Natural gas prices soar with massive winter storm, arctic blast set to impact almost half the country

Extreme cold and winter weather are expected to impact much of the eastern US in the coming days, sending natural gas futures (NG=F) surging by more than 75% over the past five days to mark the largest five-day jump since at least 1990.
Shares of major US natural gas producers EQT Corporation (EQT) and Antero Resources Corporation (AR) picked up 6% and 4%, respectively, on Wednesday and added to these gains in premarket trading on Thursday.
The massive storm is expected to affect more than 150 million people, with freezing rain across much of the southeast, blizzard conditions across the Appalachians and into the mid-Atlantic, followed by an arctic blast expected to send wind chills below 0 degrees from the Dakotas to Maine and as far south as Virginia.
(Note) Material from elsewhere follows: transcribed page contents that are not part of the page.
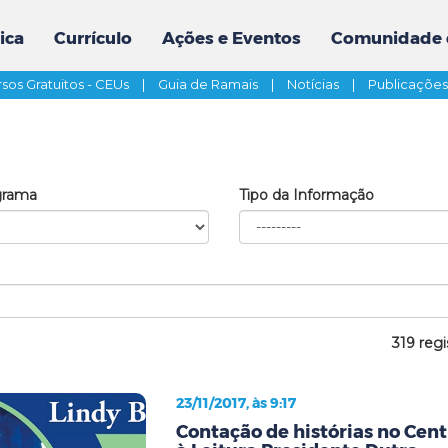
ica
Currículo
Ações e Eventos
Comunidade 
sos Gratuitos - CEUs
|
Guia de Ramais
|
Notícias
|
Publicaçõe
grama
Tipo da Informação
319 regi
23/11/2017, às 9:17
Contação de histórias no Cent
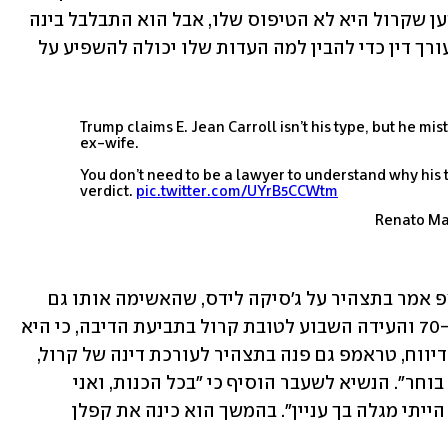
לחשבון הטוויטר שלו, וציין כי "טראמפ טען שקרול היא לא הטיפוס שלו, אבל הוא התבלבל בינה 
לבין אשתו לשעבר. אתה לא צריך להיות עורך דין כדי להבין למה העדות שלו יכולה להשפיע על 
Trump claims E. Jean Carroll isn’t his type, but he mist
ex-wife.
You don’t need to be a lawyer to understand why his 
verdict.
pic.twitter.com/UYrB5CCWtm
העיתון הבריטי "הגרדיאן" דיווח כי טראמפ אמר בתצהיר על ג'סיקה לידס, שהאשימה אותו גם 
היא בתקיפה מינית במטוס בסוף שנות ה-70 והעידה השבוע לטובת קרול בתביעת הדיבה, כי היא 
"לא תהיה הבחירה הראשונה שלי". לפי הדיווח, טראמפ גם פנה בתצהיר לעורכת דינה של קרול, 
רוברטה קפלן, ואמר לה: "גם בך לא הייתי בוחר". הנשיא לשעבר הוסיף כי "בכל הכנות, ואני 
מקווה שאת לא נעלבת, בשום נסיבות לא הייתי מגלה בך עניין". בהמשך הוא כינה את קפלן 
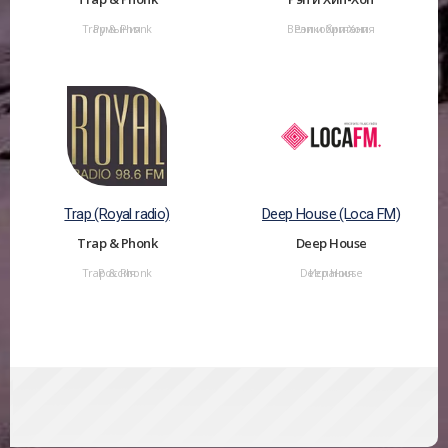
Trap & Phonk
Румыния
Великобритания
Рэп и Хип-Хоп
Trap (Royal radio)
Deep House (Loca FM)
Trap & Phonk
Deep House
Trap & Phonk
Россия
Deep House
Испания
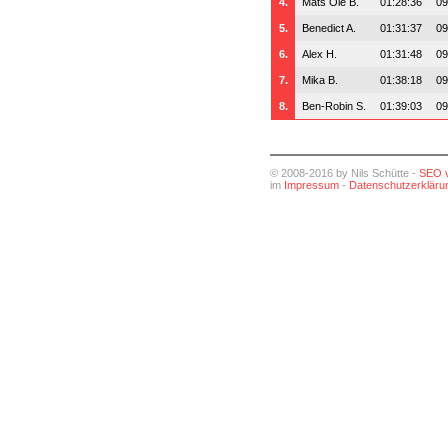
4.
Mats Ole B.
01:28:36
09
5.
Benedict A.
01:31:37
09
6.
Alex H.
01:31:48
09
7.
Mika B.
01:38:18
09
8.
Ben-Robin S.
01:39:03
09
© 2008-2016 by Nils Schütte -
SEO 
im
Impressum
-
Datenschutzerkläru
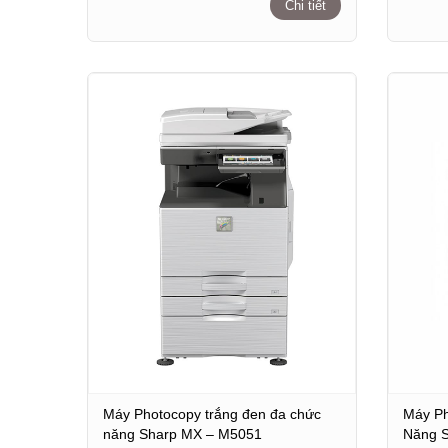
Chi tiết
Máy Photocopy trắng đen đa chức
Máy Ph
năng Sharp MX – M5051
Năng 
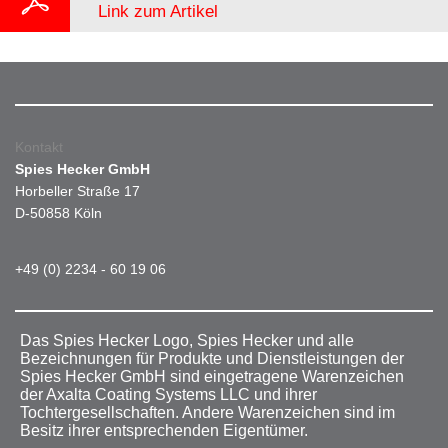
Link zum Artikel
Kontakt
Spies Hecker GmbH
Horbeller Straße 17
D-50858 Köln
+49 (0) 2234 - 60 19 06
Das Spies Hecker Logo, Spies Hecker und alle
Bezeichnungen für Produkte und Dienstleistungen der
Spies Hecker GmbH sind eingetragene Warenzeichen
der Axalta Coating Systems LLC und ihrer
Tochtergesellschaften. Andere Warenzeichen sind im
Besitz ihrer entsprechenden Eigentümer.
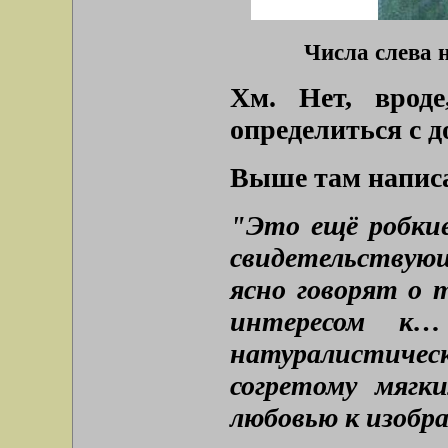
Числа слева н
Хм. Нет, врод
определиться с 
Выше там напис
"Это ещё робкие
свидетельствую
ясно говорят о 
интересом к… 
натуралистич
согретому мягк
любовью к изоб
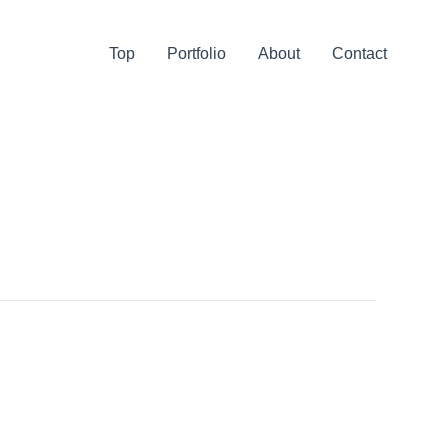
Top
Portfolio
About
Contact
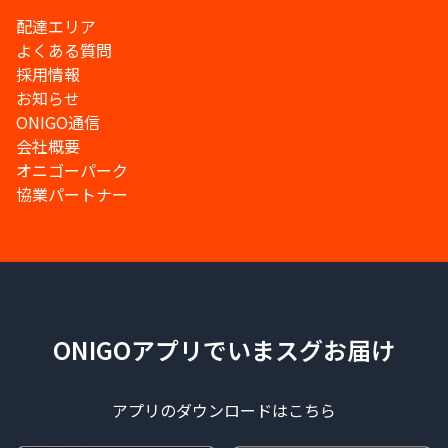
配達エリア
よくある質問
採用情報
お知らせ
ONIGO通信
会社概要
オニゴーパーク
協業パートナー
ONIGOアプリでいまスグお届け
アプリのダウンロードはこちら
Natural gas is the dominant source of heating throughout the US, responsible for fueling 47% of heating demand, according to the Energy Information Administration. Gas also makes up a significant chunk of electrical generation power. Cold weather kicks up natural gas demand from both direct heating and electricity use, such as electrical system backups.
“We are anticipating a major winter weather event expected to impact much of the U.S. population this weekend, especially the Midwest and East Coast,” Kristi Noem, secretary of the Department of Homeland Security, said in an X post. “Please prepare and take precautions in the event of power outages, pipe-bursts, road closures, airport delays, flight cancellations, and freezing temperatures.”
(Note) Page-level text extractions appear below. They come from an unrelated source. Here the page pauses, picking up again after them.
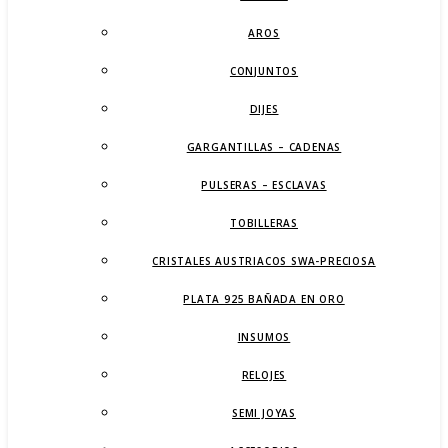
AROS
CONJUNTOS
DIJES
GARGANTILLAS – CADENAS
PULSERAS – ESCLAVAS
TOBILLERAS
CRISTALES AUSTRIACOS SWA-PRECIOSA
PLATA 925 BAÑADA EN ORO
INSUMOS
RELOJES
SEMI JOYAS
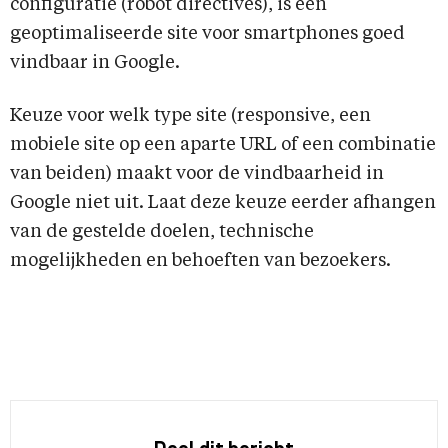
configuratie (robot directives), is een
geoptimaliseerde site voor smartphones goed
vindbaar in Google.
Keuze voor welk type site (responsive, een
mobiele site op een aparte URL of een combinatie
van beiden) maakt voor de vindbaarheid in
Google niet uit. Laat deze keuze eerder afhangen
van de gestelde doelen, technische
mogelijkheden en behoeften van bezoekers.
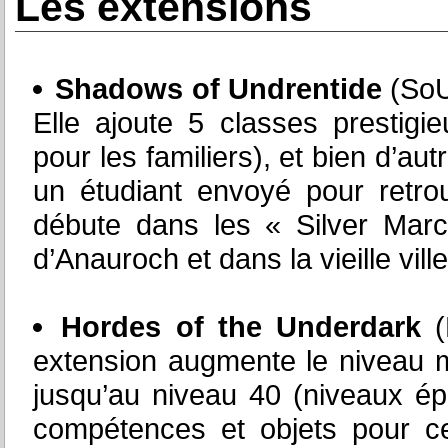
Les extensions
Shadows of Undrentide
(SoU)
Elle ajoute 5 classes prestigi
pour les familiers), et bien d’a
un étudiant envoyé pour retrou
débute dans les « Silver Marc
d’Anauroch et dans la vieille vil
Hordes of the Underdark
(
extension augmente le niveau 
jusqu’au niveau 40 (niveaux ép
compétences et objets pour ce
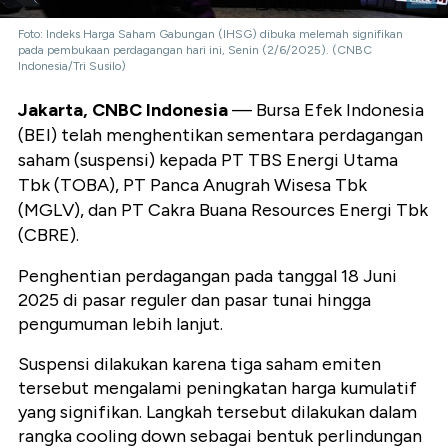
Foto: Indeks Harga Saham Gabungan (IHSG) dibuka melemah signifikan
pada pembukaan perdagangan hari ini, Senin (2/6/2025). (CNBC
Indonesia/Tri Susilo)
Jakarta, CNBC Indonesia
— Bursa Efek Indonesia
(BEI) telah menghentikan sementara perdagangan
saham (suspensi) kepada PT TBS Energi Utama
Tbk (TOBA), PT Panca Anugrah Wisesa Tbk
(MGLV), dan PT Cakra Buana Resources Energi Tbk
(CBRE).
Penghentian perdagangan pada tanggal 18 Juni
2025 di pasar reguler dan pasar tunai hingga
pengumuman lebih lanjut.
Suspensi dilakukan karena tiga saham emiten
tersebut mengalami peningkatan harga kumulatif
yang signifikan. Langkah tersebut dilakukan dalam
rangka cooling down sebagai bentuk perlindungan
Natural gas tends to experience far greater volatility than oil. In the northeast, for instance, demand for natural gas has grown quickly over the past 25 or so years, but pipeline infrastructure — which can only move gas so fast — hasn’t kept up.
And unlike oil, which can be moved fairly quickly by truck, pipeline, or seaborne tanker, natural gas is difficult to move by any medium other than pipelines or LNG carriers. If there is a sudden spike in demand, new pipelines can’t be built overnight, and contracts for LNG containers are often preset months in advance, making them unavailable.
Pipelines also tend to be fully booked during the winter, meaning excess demand is forced onto the little-to-no remaining capacity.
In an aerial view, the Bastrop Energy Center Power Plant is seen on Dec. 30, 2024, in Cedar Creek, Texas. (Brandon Bell/Getty Images)
(Brandon Bell via Getty Images)
Natural gas markets are also facing a newer, but serious, strain: data centers. As Big Tech hyperscalers have raced to build out AI infrastructure, many of them have turned to natural gas for power while they wait in years-long queues to connect to the US primary power grid. That means natural gas pipeline capacity is even more restricted.
“Data center demand, higher renewables mix, & coal retirements have reduced flexibility,” and major reliability events are now a “key power sector risk,” utilities analysts at Jefferies wrote in a client note on Thursday morning. If gas deliverability were to suffer during a storm, the analysts wrote, “This would impair data center growth & public perception.”
For historical comparison, look to 2021’s Winter Storm Uri. The storm “drove significant gas and power sector disruptions with gas deliverability,” the Jefferies analysts wrote.
That same year, 87% of unplanned power generation outages due to fuel issues were related to natural gas, according to the Federal Energy Regulatory Commission.
“Severe winter storms have revealed a critical misalignment between the design of natural gas markets and the operational needs of gas-fired power plants, which are increasingly relied upon to maintain electric system reliability during periods of peak demand,” according to the Institute for Policy Integrity.
“As a result, generators often face barriers to procuring fuel when it is most needed, contributing to widespread outages during extreme weather events.”